Segment Start: Task inputs
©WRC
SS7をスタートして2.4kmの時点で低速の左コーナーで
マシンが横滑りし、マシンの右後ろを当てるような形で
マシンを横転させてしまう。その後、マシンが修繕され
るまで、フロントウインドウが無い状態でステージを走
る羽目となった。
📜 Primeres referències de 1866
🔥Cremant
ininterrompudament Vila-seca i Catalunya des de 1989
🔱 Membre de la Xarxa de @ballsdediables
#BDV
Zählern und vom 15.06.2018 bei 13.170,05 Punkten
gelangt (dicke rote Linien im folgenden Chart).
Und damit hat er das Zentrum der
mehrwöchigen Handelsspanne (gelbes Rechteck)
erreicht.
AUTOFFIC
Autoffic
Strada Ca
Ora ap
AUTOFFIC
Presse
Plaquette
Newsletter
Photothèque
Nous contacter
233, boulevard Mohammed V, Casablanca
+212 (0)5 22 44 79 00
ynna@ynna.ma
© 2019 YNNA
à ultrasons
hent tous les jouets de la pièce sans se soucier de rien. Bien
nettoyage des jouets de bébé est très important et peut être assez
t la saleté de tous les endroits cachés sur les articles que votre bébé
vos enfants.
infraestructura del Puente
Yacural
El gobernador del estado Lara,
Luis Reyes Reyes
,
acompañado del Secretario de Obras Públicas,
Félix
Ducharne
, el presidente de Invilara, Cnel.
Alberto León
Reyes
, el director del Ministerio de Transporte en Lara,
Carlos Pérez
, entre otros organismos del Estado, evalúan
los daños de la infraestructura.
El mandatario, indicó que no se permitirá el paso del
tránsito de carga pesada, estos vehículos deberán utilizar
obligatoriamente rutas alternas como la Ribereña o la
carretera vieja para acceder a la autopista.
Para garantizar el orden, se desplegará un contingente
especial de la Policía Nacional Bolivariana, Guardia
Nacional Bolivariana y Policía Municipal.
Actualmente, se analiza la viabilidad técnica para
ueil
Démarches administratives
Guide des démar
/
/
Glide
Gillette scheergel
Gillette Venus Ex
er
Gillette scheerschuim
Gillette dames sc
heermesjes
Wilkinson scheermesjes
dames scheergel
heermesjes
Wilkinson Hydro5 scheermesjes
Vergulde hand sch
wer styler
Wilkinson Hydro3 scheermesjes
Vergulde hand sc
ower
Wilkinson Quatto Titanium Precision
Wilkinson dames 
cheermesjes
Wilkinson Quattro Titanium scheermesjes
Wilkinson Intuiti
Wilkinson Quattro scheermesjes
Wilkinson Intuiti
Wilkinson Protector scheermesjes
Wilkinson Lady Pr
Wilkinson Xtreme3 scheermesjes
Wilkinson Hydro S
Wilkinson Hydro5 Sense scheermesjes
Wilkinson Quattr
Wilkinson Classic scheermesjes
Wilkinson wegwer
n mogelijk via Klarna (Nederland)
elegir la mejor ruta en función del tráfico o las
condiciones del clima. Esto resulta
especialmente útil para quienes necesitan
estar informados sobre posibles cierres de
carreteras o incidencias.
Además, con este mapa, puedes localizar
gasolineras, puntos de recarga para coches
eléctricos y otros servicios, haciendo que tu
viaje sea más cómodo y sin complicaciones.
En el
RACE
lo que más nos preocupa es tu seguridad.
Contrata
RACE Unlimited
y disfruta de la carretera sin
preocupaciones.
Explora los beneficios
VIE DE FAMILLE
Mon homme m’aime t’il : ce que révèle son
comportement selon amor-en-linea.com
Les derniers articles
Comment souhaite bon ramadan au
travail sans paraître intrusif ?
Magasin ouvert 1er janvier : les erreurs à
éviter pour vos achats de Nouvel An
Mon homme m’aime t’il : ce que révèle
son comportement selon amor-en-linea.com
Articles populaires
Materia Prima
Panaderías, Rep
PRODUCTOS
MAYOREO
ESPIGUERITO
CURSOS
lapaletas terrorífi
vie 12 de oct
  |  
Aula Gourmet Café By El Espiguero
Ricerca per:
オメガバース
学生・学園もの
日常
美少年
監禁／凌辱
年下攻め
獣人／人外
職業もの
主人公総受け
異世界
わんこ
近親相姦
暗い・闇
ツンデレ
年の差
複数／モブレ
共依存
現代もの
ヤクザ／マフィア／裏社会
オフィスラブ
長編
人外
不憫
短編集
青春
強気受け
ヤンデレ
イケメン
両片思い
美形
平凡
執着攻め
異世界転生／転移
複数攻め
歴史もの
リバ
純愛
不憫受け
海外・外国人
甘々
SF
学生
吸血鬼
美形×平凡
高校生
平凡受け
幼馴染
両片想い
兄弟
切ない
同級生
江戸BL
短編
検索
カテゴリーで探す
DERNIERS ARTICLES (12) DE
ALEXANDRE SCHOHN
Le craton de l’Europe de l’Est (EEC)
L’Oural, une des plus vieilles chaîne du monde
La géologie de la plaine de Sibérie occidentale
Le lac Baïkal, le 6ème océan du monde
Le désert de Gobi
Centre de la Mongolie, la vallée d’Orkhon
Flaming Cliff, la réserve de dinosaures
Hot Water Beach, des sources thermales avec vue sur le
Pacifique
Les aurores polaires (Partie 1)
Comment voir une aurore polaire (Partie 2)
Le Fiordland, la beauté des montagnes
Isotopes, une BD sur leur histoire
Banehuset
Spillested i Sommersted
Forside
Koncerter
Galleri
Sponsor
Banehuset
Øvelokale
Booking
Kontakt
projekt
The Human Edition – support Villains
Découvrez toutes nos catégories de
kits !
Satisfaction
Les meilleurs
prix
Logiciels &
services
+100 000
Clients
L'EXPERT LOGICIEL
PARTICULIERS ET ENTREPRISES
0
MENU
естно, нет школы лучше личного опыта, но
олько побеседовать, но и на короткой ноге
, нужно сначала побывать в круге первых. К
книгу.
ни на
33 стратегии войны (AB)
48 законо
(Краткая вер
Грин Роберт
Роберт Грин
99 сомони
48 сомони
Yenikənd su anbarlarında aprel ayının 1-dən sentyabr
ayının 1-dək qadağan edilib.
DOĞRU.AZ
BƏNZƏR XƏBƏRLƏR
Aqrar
Segment End: Task inputs
◆ **Description of the task**: From the records above, copy out the line with "Wilkinson Hydro5 Sense scheermesjes", the line with "especialmente útil para quienes necesitan", and every line between them, word for word.

◆ **Your response**:
Wilkinson Hydro5 Sense scheermesjes
Wilkinson Quattr
Wilkinson Classic scheermesjes
Wilkinson wegwer
n mogelijk via Klarna (Nederland)
elegir la mejor ruta en función del tráfico o las
condiciones del clima. Esto resulta
especialmente útil para quienes necesitan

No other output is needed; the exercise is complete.